Activity
Your output should be the exact lines from the start of the data through the line containing "Zellen aufzubrechen und", with no pictures.

Excerpted data Block Start

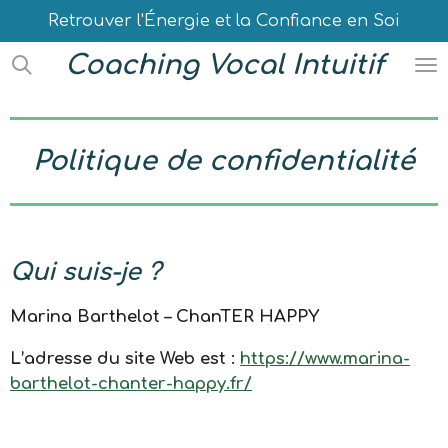
Retrouver l'Énergie et la Confiance en Soi
Passer
au
Coaching Vocal Intuitif
contenu
principal
Politique de confidentialité
Qui suis-je ?
Marina Barthelot – ChanTER HAPPY
L’adresse du site Web est :
https://www.marina-
barthelot-chanter-happy.fr/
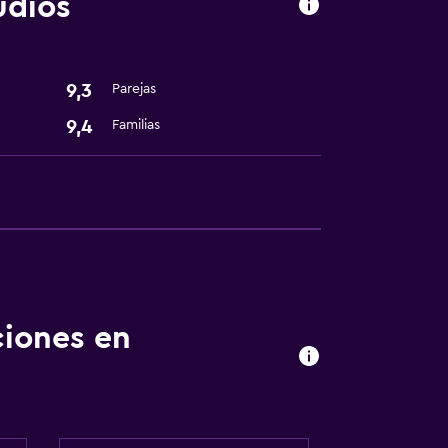
udios
9,3
Parejas
9,4
Familias
ciones en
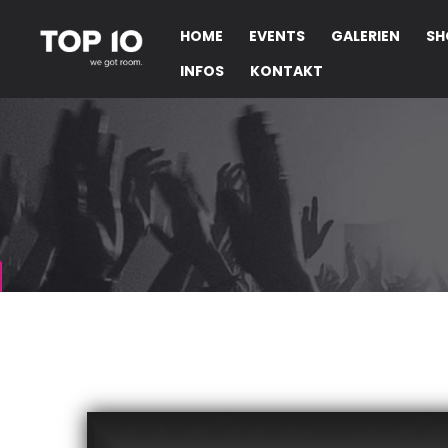
HOME
EVENTS
GALERIEN
SH
INFOS
KONTAKT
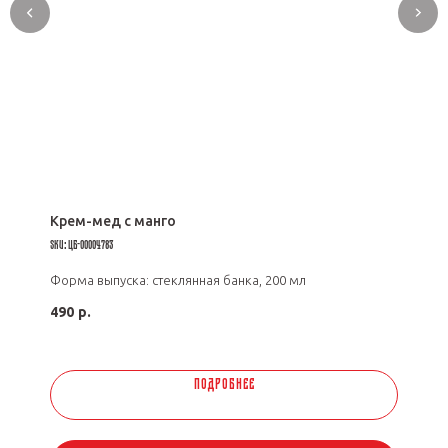
Крем-мед с манго
SKU:
ЦБ-00004783
Форма выпуска: стеклянная банка, 200 мл
490
р.
ПОДРОБНЕЕ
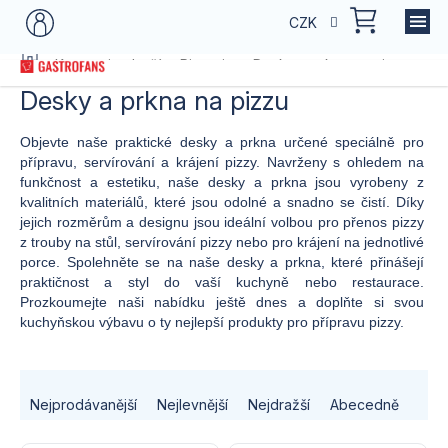
Přejít
NÁKU
CZK
na
KOŠÍK
obsah
Domů
Kategorie zboží
Pizzerie
Desky a prkna na pizzu
Desky a prkna na pizzu
Objevte naše praktické desky a prkna určené speciálně pro
přípravu, servírování a krájení pizzy. Navrženy s ohledem na
funkčnost a estetiku, naše desky a prkna jsou vyrobeny z
kvalitních materiálů, které jsou odolné a snadno se čistí. Díky
jejich rozměrům a designu jsou ideální volbou pro přenos pizzy
z trouby na stůl, servírování pizzy nebo pro krájení na jednotlivé
porce. Spolehněte se na naše desky a prkna, které přinášejí
praktičnost a styl do vaší kuchyně nebo restaurace.
Prozkoumejte naši nabídku ještě dnes a doplňte si svou
kuchyňskou výbavu o ty nejlepší produkty pro přípravu pizzy.
Ř
Nejprodávanější
Nejlevnější
Nejdražší
Abecedně
a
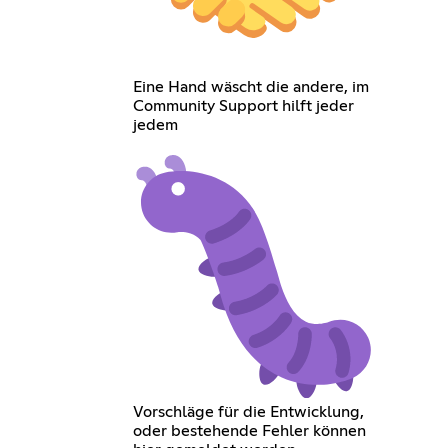
Eine Hand wäscht die andere, im
Community Support hilft jeder
jedem
Vorschläge für die Entwicklung,
oder bestehende Fehler können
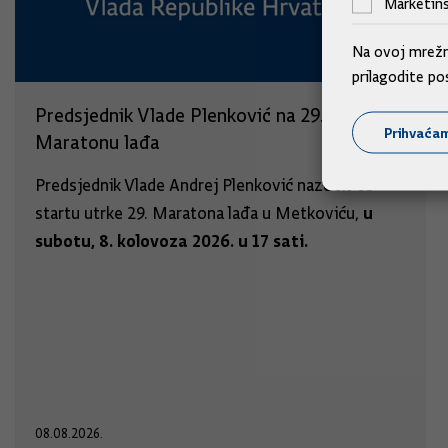
Marketinš
Na ovoj mrežno
prilagodite po
Predsjednik Vlade Plenković na 29.
Prihvaća
Maratonu lađa
Predsjednik Vlade Andrej Plenković nazočit će
u
startu utrke 29. Maratona lađa u Metkoviću,
subotu, 8. kolovoza 2026. u 17 sati.
08.08.2026.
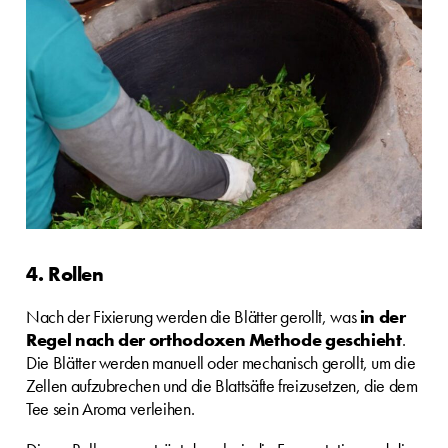
4. Rollen
Nach der Fixierung werden die Blätter gerollt, was
in der
Regel nach der orthodoxen Methode geschieht
.
Die Blätter werden manuell oder mechanisch gerollt, um die
Zellen aufzubrechen und die Blattsäfte freizusetzen, die dem
Tee sein Aroma verleihen.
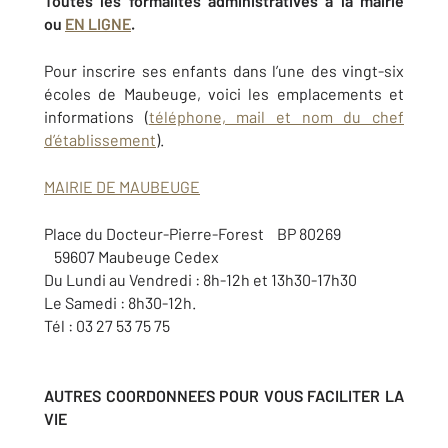
Toutes les formalités administratives à la mairie
ou
EN LIGNE
.
Pour inscrire ses enfants dans l’une des vingt-six
écoles de Maubeuge, voici les emplacements et
informations (
téléphone, mail et nom du chef
d’établissement
).
MAIRIE DE MAUBEUGE
Place du Docteur-Pierre-Forest BP 80269
59607 Maubeuge Cedex
Du Lundi au Vendredi : 8h-12h et 13h30-17h30
Le Samedi : 8h30-12h.
Tél : 03 27 53 75 75
AUTRES COORDONNEES POUR VOUS FACILITER LA
VIE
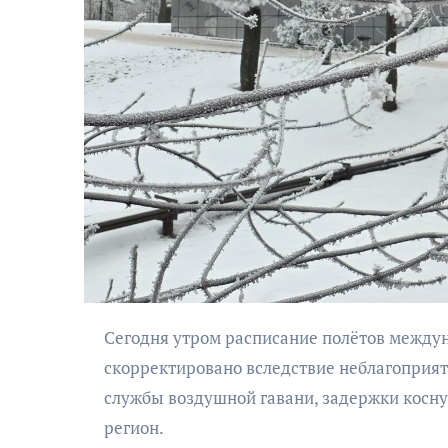
АФИША
Музыкально-
поэтический
моноспектакль
«Исповедь в четыре
Сегодня утром расписание полётов международного аэропорта Калининграда «Храброво» было
четверти пути»
скорректировано вследствие неблагоприят
службы воздушной гавани, задержки косн
регион.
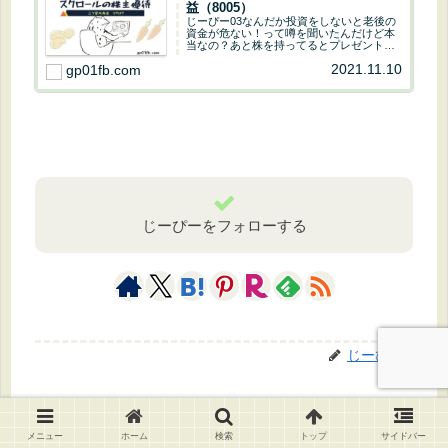
資金が危ない！って噂を聞いたんだけど本
当なの？あと株を持ってるとプレゼントが
もらえるって聞いたけどそれも本当なの？
2021.11.10
gp01fb.com
じーぴー01あまり噂に踊らされてはいけな
いけど投資をするのは悪くないよ。株を持
っている...
じーぴーをフォローする
じーぴー
関連記事
メニュー
ホーム
検索
トップ
サイドバー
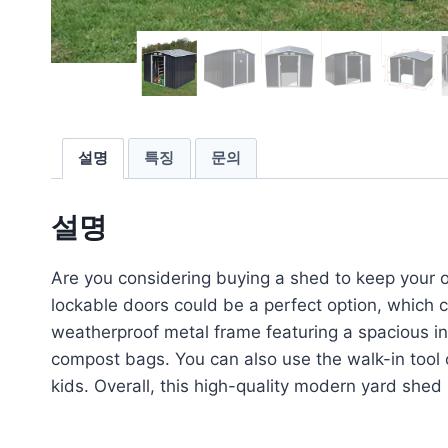
설명
특징
문의
설명
Are you considering buying a shed to keep your out
lockable doors could be a perfect option, which 
weatherproof metal frame featuring a spacious i
compost bags. You can also use the walk-in tool o
kids. Overall, this high-quality modern yard she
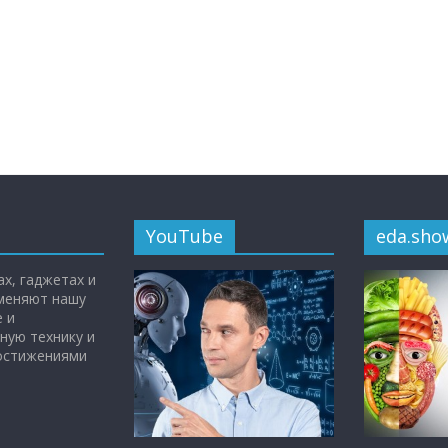
YouTube
eda.sho
х, гаджетах и
 меняют нашу
 и
ную технику и
достижениями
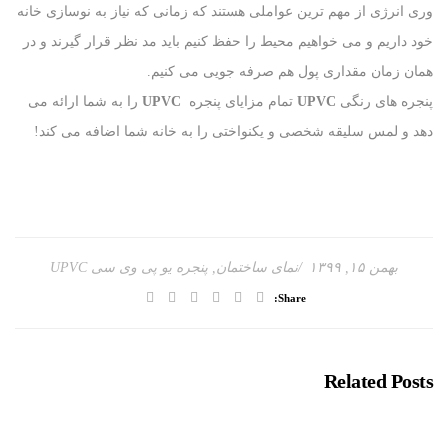
وری انرژی از مهم ترین عواملی هستند که زمانی که نیاز به نوسازی خانه
خود داریم و می خواهیم محیط را حفظ کنیم باید مد نظر قرار گیرند و در
همان زمان مقداری پول هم صرفه جویی می کنیم.
پنجره های رنگی
UPVC
تمام مزایای پنجره
UPVC
را به شما ارائه می
دهد و لمس سلیقه شخصی و یکنواختی را به خانه شما اضافه می کند!
بهمن ۱۵, ۱۳۹۹
نمای ساختمان
,
پنجره یو پی وی سی UPVC
Share:
Related Posts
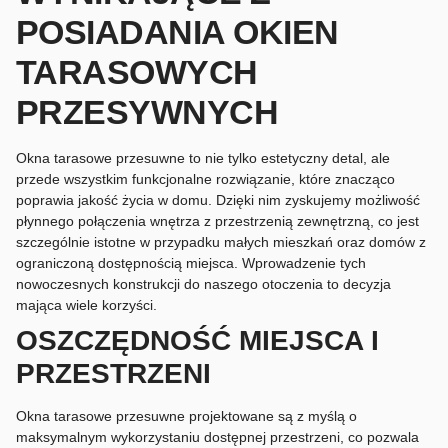
POSIADANIA OKIEN
TARASOWYCH
PRZESYWNYCH
Okna tarasowe przesuwne to nie tylko estetyczny detal, ale
przede wszystkim funkcjonalne rozwiązanie, które znacząco
poprawia jakość życia w domu. Dzięki nim zyskujemy możliwość
płynnego połączenia wnętrza z przestrzenią zewnętrzną, co jest
szczególnie istotne w przypadku małych mieszkań oraz domów z
ograniczoną dostępnością miejsca. Wprowadzenie tych
nowoczesnych konstrukcji do naszego otoczenia to decyzja
mająca wiele korzyści.
OSZCZĘDNOŚĆ MIEJSCA I
PRZESTRZENI
Okna tarasowe przesuwne projektowane są z myślą o
maksymalnym wykorzystaniu dostępnej przestrzeni, co pozwala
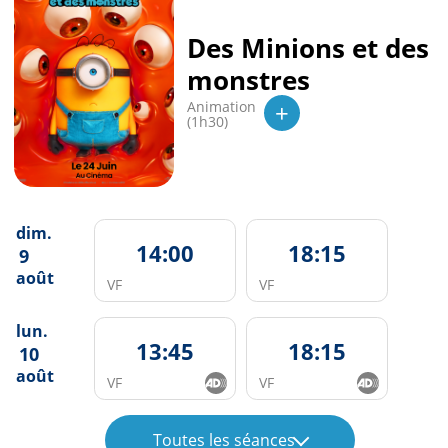
Des Minions et des
monstres
+
Animation
(1h30)
dim.
14:00
18:15
9
août
VF
VF
lun.
13:45
18:15
10
août
VF
VF
Toutes les séances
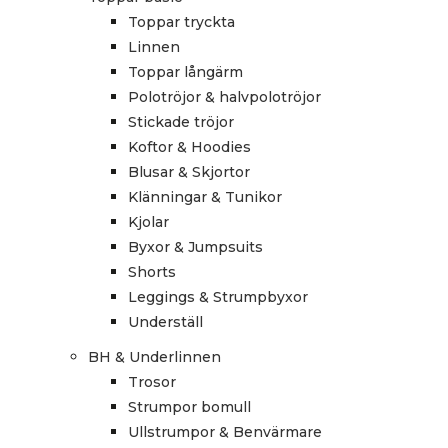
Toppar tryckta
Linnen
Toppar långärm
Polotröjor & halvpolotröjor
Stickade tröjor
Koftor & Hoodies
Blusar & Skjortor
Klänningar & Tunikor
Kjolar
Byxor & Jumpsuits
Shorts
Leggings & Strumpbyxor
Underställ
BH & Underlinnen
Trosor
Strumpor bomull
Ullstrumpor & Benvärmare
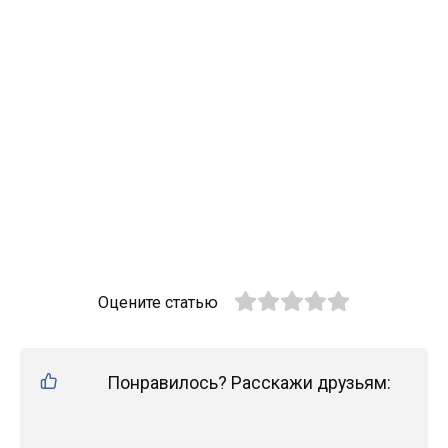
Оцените статью
Понравилось? Расскажи друзьям:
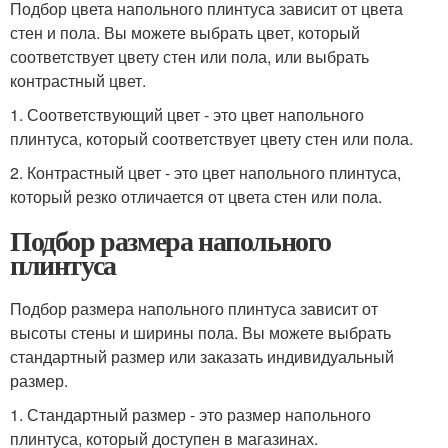
Подбор цвета напольного плинтуса зависит от цвета
стен и пола. Вы можете выбрать цвет, который
соответствует цвету стен или пола, или выбрать
контрастный цвет.
1. Соответствующий цвет - это цвет напольного
плинтуса, который соответствует цвету стен или пола.
2. Контрастный цвет - это цвет напольного плинтуса,
который резко отличается от цвета стен или пола.
Подбор размера напольного
плинтуса
Подбор размера напольного плинтуса зависит от
высоты стены и ширины пола. Вы можете выбрать
стандартный размер или заказать индивидуальный
размер.
1. Стандартный размер - это размер напольного
плинтуса, который доступен в магазинах.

Excerpted data Block End

Task answer
Retrouver l'Énergie et la Confiance en Soi
Passer
au
Coaching Vocal Intuitif
contenu
principal
Politique de confidentialité
Qui suis-je ?
Marina Barthelot – ChanTER HAPPY
L’adresse du site Web est :
https://www.marina-
barthelot-chanter-happy.fr/
udios
9,3
Parejas
9,4
Familias
ciones en
HOME
EVENTS
GALERIEN
SH
INFOS
KONTAKT
Крем-мед с манго
SKU:
ЦБ-00004783
Форма выпуска: стеклянная банка, 200 мл
490
р.
ПОДРОБНЕЕ
Přejít
NÁKU
CZK
na
KOŠÍK
obsah
Domů
Kategorie zboží
Pizzerie
Desky a prkna na pizzu
Desky a prkna na pizzu
Objevte naše praktické desky a prkna určené speciálně pro
přípravu, servírování a krájení pizzy. Navrženy s ohledem na
funkčnost a estetiku, naše desky a prkna jsou vyrobeny z
kvalitních materiálů, které jsou odolné a snadno se čistí. Díky
jejich rozměrům a designu jsou ideální volbou pro přenos pizzy
z trouby na stůl, servírování pizzy nebo pro krájení na jednotlivé
porce. Spolehněte se na naše desky a prkna, které přinášejí
praktičnost a styl do vaší kuchyně nebo restaurace.
Prozkoumejte naši nabídku ještě dnes a doplňte si svou
kuchyňskou výbavu o ty nejlepší produkty pro přípravu pizzy.
Ř
Nejprodávanější
Nejlevnější
Nejdražší
Abecedně
a
Eine Hand wäscht die andere, im
Community Support hilft jeder
jedem
Vorschläge für die Entwicklung,
oder bestehende Fehler können
Marketinš
Na ovoj mrežno
prilagodite po
Predsjednik Vlade Plenković na 29.
Prihvaća
Maratonu lađa
Predsjednik Vlade Andrej Plenković nazočit će
u
startu utrke 29. Maratona lađa u Metkoviću,
subotu, 8. kolovoza 2026. u 17 sati.
08.08.2026.
4. Rollen
Nach der Fixierung werden die Blätter gerollt, was
in der
Regel nach der orthodoxen Methode geschieht
.
Die Blätter werden manuell oder mechanisch gerollt, um die
Zellen aufzubrechen und die Blattsäfte freizusetzen, die dem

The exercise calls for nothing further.